• _TASK ITEM_
Every line below that has the string "zeigt" adds one to the count. Give that count by itself.

• _MATERIALS PROVIDED_
□ □ □ □ □

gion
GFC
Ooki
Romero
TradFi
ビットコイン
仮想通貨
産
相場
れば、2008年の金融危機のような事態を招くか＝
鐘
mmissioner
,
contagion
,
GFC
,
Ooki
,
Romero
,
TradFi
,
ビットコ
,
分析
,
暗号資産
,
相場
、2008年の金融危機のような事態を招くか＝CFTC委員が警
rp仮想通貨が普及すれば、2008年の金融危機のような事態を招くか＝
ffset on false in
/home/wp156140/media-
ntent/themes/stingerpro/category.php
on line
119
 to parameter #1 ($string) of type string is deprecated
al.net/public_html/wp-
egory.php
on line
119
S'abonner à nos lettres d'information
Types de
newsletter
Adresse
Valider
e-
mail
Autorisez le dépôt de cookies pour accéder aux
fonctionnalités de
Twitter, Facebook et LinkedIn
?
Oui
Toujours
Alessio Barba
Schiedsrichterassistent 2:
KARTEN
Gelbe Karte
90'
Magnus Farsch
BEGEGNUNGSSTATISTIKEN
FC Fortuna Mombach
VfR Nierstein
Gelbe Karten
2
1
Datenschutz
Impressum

□ □ □ □ □

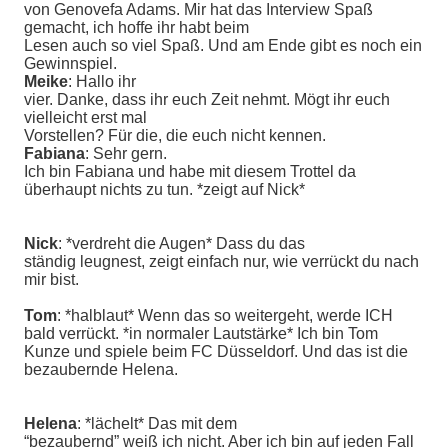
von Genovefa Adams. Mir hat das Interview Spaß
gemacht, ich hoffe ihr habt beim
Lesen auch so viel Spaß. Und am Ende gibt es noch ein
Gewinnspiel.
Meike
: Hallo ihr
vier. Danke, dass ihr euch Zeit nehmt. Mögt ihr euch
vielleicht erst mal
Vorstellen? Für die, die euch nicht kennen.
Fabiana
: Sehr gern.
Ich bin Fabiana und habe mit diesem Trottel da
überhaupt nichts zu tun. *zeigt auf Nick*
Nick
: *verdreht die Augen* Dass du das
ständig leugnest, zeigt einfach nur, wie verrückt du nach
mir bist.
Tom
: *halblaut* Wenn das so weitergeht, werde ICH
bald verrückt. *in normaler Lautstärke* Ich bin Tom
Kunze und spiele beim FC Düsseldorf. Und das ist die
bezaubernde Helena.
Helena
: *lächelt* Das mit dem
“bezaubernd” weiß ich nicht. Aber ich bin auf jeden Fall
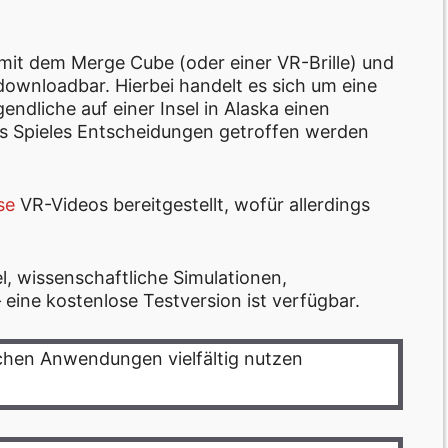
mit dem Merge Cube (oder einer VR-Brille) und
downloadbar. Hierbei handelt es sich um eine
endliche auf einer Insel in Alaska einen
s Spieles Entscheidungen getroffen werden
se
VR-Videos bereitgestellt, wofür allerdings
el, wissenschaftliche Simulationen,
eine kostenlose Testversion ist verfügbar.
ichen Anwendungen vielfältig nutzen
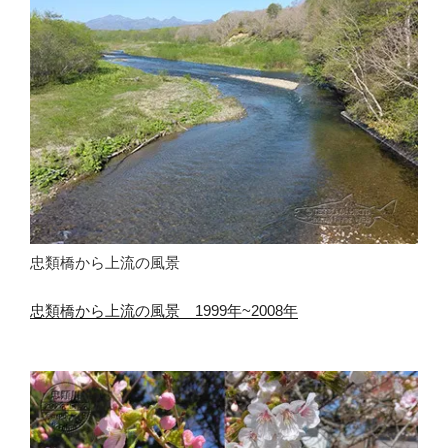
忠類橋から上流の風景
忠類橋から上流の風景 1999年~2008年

□ □ □ □ □

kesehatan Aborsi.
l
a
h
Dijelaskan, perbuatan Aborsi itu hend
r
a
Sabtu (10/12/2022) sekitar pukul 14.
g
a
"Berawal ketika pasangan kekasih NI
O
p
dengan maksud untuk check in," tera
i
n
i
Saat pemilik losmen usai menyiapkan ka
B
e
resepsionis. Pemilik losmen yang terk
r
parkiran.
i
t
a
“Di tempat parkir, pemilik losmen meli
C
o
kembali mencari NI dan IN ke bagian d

□ □ □ □ □

• _SOLUTION_
2